Intercommunalités de France, France urbaine et Les Interconnectés demandent « une mise en conformité par étape, claire et progressive dans le temps » mais aussi un « accompagnement technique et financier dédié et adapté, en particulier pour les communautés de communes et d’agglomération » . Afin de renforcer le soutien de l’Anssi aux collectivités, elles demandent « un renforcement du rôle et des moyens alloués aux centres de réponse aux incidents cyber (CSIRT) en uniformisant les modalités de leur financement, aujourd’hui inéquitables » (lire article Maires de France) et « proposent la mise en place effective d’un numéro "17-cyber" unique et simple à destination des collectivités en cas d’urgence, afin de mieux coordonner les réponses lors d’une attaque informatique ».
De son côté, l’AMF travaille en lien avec l'Anssi pour que l'impact soit équilibré entre l'ambition légitime d'une meilleure cybersécurité des communes, l’investissement financier qui doit être raisonnable pour les collectivités, la progressivité de la mise en place des obligations, et le niveau de maturité de chaque collectivité.

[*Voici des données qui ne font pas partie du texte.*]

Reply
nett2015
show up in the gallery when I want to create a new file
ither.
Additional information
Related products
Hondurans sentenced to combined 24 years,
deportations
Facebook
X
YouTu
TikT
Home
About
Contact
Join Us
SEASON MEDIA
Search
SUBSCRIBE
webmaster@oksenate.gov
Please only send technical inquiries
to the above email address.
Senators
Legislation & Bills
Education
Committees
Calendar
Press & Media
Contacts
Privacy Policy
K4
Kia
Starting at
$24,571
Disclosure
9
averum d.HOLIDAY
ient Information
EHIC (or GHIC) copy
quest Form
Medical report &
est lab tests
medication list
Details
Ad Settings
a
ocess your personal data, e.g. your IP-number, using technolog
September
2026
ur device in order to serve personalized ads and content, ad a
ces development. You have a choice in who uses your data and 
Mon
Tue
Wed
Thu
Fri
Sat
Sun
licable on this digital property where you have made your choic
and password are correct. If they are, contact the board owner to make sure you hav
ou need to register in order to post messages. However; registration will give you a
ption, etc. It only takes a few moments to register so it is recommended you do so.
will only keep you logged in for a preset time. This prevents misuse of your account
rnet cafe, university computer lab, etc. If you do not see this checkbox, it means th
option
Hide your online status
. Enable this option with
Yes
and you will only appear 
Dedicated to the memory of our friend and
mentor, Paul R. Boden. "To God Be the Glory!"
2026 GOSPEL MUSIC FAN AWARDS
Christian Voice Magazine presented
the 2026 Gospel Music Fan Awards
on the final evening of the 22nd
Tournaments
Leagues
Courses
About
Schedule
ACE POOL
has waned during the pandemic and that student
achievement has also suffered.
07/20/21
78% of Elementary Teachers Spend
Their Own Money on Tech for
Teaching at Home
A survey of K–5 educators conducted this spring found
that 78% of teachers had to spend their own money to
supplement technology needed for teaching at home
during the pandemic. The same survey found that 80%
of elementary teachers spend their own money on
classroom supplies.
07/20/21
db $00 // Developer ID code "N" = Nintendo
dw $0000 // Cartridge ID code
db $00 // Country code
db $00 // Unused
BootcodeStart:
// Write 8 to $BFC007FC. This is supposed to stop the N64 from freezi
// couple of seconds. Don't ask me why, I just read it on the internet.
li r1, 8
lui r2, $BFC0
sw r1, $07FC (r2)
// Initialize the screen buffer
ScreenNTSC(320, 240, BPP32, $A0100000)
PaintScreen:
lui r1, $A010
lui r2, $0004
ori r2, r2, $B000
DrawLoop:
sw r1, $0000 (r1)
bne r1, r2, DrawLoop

Vers un seuil de 30 000 habitants ?
Stéphane Bouillon, secrétaire général de la défense et de la sécurité nationale, a été auditionné mercredi dernier à l’Assemblée nationale. Il a indiqué, en évoquant le futur projet de loi visant à intégrer la directive européenne, « qu’un certain nombre de dispositifs sont prévus pour amener ce qu’on appelle les entités essentielles (départements, régions et communes et intercommunalités de plus de 30 000 habitants) à pouvoir avancer là-dessus. On ne va pas imposer aux petites communes ou aux communautés de communes de moins de 30 000 habitants des choses impossibles, donc elles seront appelées entités importantes et on leur demandera simplement de veiller à des actions d’hygiène ».
Il est possible que lorsque le projet de loi sera étudié par les parlementaires, le seuil des 30 000 habitants évolue pour distinguer les entités « essentielles » des « importantes ». En attendant le début des travaux législatifs, les associations d’élus rappellent que « pour que le futur texte de loi atteigne sa cible, et qu’il ait des effets concrets localement, il devra être élaboré en lien étroit avec les associations de collectivités ».